Records contained in a dataset:
------------------------------------------------------------------------
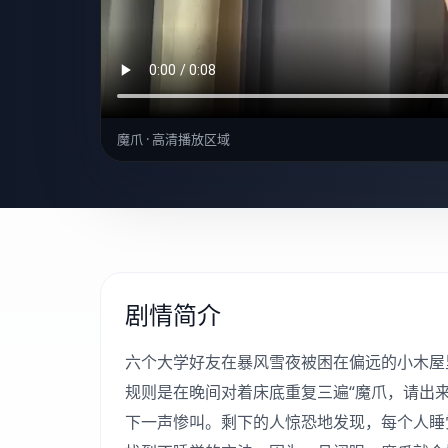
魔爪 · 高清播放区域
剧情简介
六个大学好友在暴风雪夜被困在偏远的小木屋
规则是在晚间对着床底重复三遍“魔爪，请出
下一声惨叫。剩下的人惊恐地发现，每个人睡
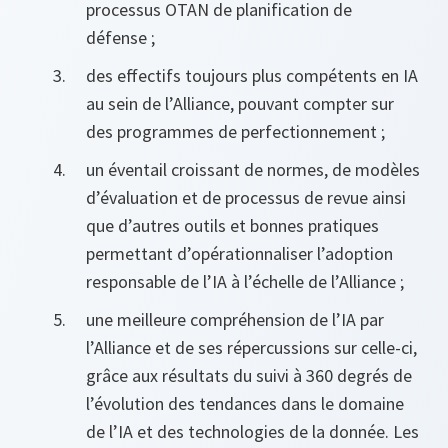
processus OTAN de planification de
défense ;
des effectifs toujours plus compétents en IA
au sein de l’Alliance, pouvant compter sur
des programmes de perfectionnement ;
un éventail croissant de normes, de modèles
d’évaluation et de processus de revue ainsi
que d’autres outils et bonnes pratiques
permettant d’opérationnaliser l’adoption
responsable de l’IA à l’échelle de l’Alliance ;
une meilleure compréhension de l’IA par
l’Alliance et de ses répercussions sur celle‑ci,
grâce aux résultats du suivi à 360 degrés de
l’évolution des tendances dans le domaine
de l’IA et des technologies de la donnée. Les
------------------------------------------------------------------------
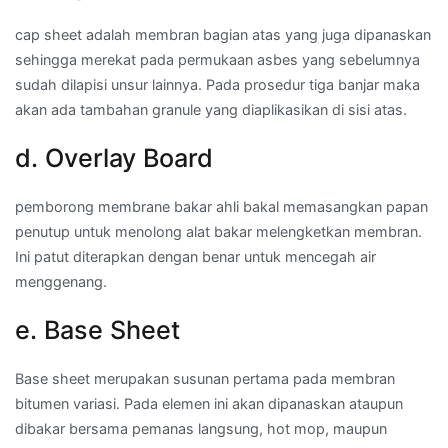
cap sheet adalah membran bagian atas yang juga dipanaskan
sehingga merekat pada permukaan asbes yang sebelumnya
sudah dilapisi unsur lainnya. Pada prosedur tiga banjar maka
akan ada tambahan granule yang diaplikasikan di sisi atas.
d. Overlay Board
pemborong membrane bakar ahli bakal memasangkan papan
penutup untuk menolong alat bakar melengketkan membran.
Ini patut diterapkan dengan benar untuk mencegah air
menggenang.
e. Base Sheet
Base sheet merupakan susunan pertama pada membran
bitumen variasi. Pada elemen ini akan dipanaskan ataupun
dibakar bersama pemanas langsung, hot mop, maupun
------------------------------------------------------------------------
### Problem statement
Using the data above, show each line where "dipanaskan" occurs.

### Answer to the exercise
cap sheet adalah membran bagian atas yang juga dipanaskan
bitumen variasi. Pada elemen ini akan dipanaskan ataupun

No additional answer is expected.